Back to our topic. Let's see how type C theology lines up with the unpronounceable doctrine of autotheoiesis.

Regarding salvation, Gonzalez says that "The human predicament is not that we owe a debt because of sin [type A], nor that we stand in need of illumination from on high [type B]" -- although these things are of course not excluded -- "but rather that we are subject to Satan." Or, if you prefer, we are subject to the world, as described a few paragraphs above. We become analogous to spiritual molar pregnancies.

Indeed, it is as if "growth" still occurs, but without the proper center: "It is as if we had been children who, due to an unfortunate accident, had lost mental ability... but continued to grow. Growth itself is good; but the form it now takes due to that accident is twisted."

Therefore, "we need someone to overcome the tyrant who holds us under subjection, to allow us to become once again the creatures God intended." This is growth, only growth in Christ, whereby we are nourished as local members his nonlocal body.

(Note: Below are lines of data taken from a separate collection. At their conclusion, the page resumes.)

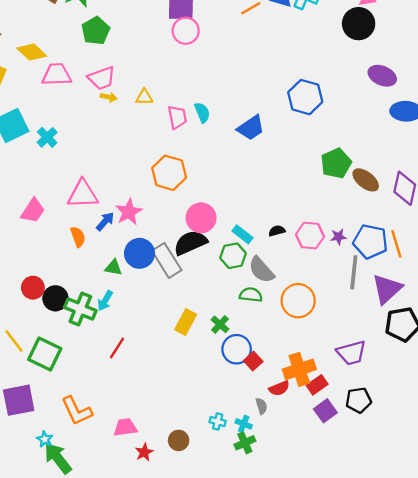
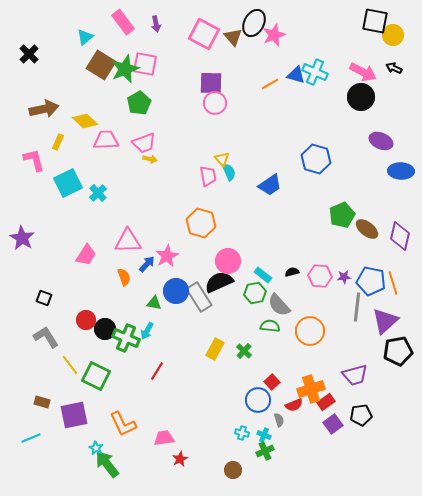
yellow triangle: (144, 97) -> (222, 159), moved, turned 49
blue circle: (237, 349) -> (258, 400), moved
brown circle: (179, 440) -> (233, 470), moved

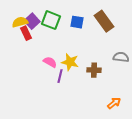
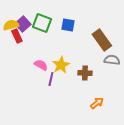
brown rectangle: (104, 21) -> (102, 40), moved
yellow star: (70, 62) -> (61, 65), turned 30
orange arrow: (114, 103) -> (97, 103), moved

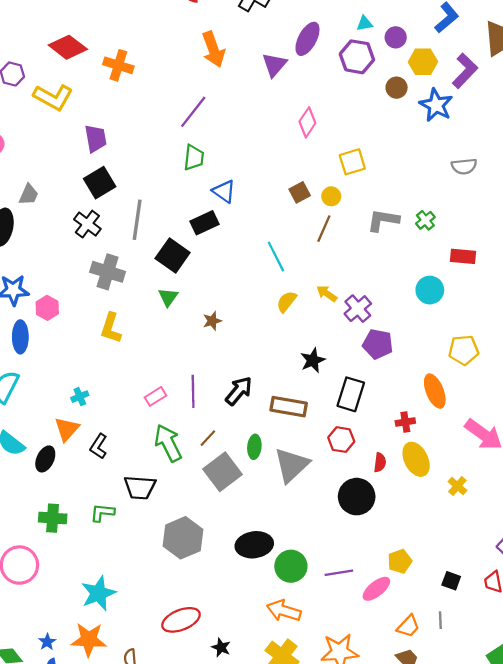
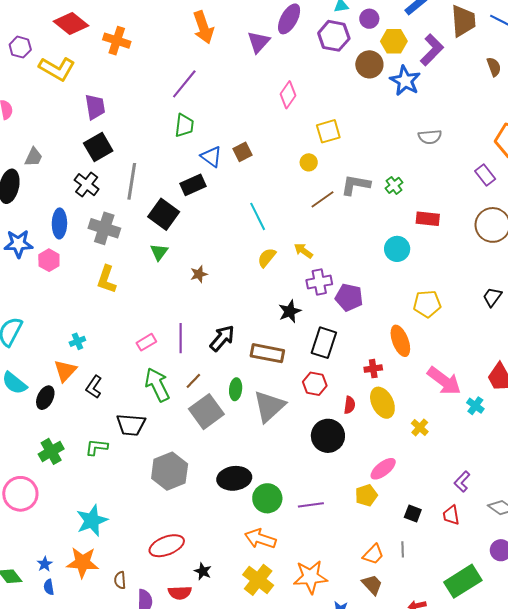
brown circle: (397, 88) -> (369, 64), size x1.4
brown square: (300, 192) -> (242, 152), moved
brown line: (324, 229) -> (323, 199), moved, turned 30
purple cross: (358, 309) -> (319, 282), moved, turned 30
blue ellipse: (20, 337) -> (59, 223), moved
green cross: (53, 518) -> (51, 451), turned -35
pink ellipse: (376, 589) -> (383, 469), moved

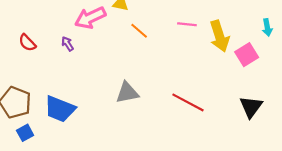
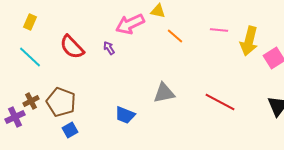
yellow arrow: (219, 36) -> (249, 41), turned 32
red semicircle: (27, 43) -> (72, 47), size x1.5
blue trapezoid: (60, 109) -> (125, 115), moved, size x0.7

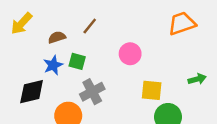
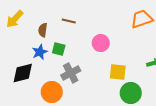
brown line: (90, 26) -> (69, 21), turned 64
brown semicircle: (57, 37) -> (43, 30), turned -64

Part of the great difference between the life of sin and the new creation is that the former is life in subjection, which does not allow us to develop fully, whereas the latter is a life of constant growth, in which our potential is increasingly brought to fruition. --Justo Gonzalez


Cond0011 said...

"There is a vertical version of autopoiesis which we might call autotheoiesis. "

A new word - and it makes sense, too.

In the ways of the world (The "I" focus of Survival of the self) you can only grow to the limited confines of the that self. There is only a limited amount of food you can eat, limited amounted of people you can dominate, limited amount of limosines, vacations, villas, (Extensions of the self), etc... before you use up your daily (and lifetime) supply of time to consume. But then thats it. Thats all there is. As a child, that framework is necessary for survival and earning the daily bread (though carefully monitored and mentored), but as an adult...

The Mature Soul would be constricted within the mental machinery of that enclosed framework and would become twisted if it did not burst out of that mental cocoon. This is a defining point between healthy adults and those who become Narcissists.

For the Soul, "Growing is Forever", and it would wither and sicken if life was all about self-survival.
vimeo . com/18305022

julie said...

You could even say that the world wants you to be a certain type of person. Ultimately it wants you to be its creation, a mere extension of its horizontal energies.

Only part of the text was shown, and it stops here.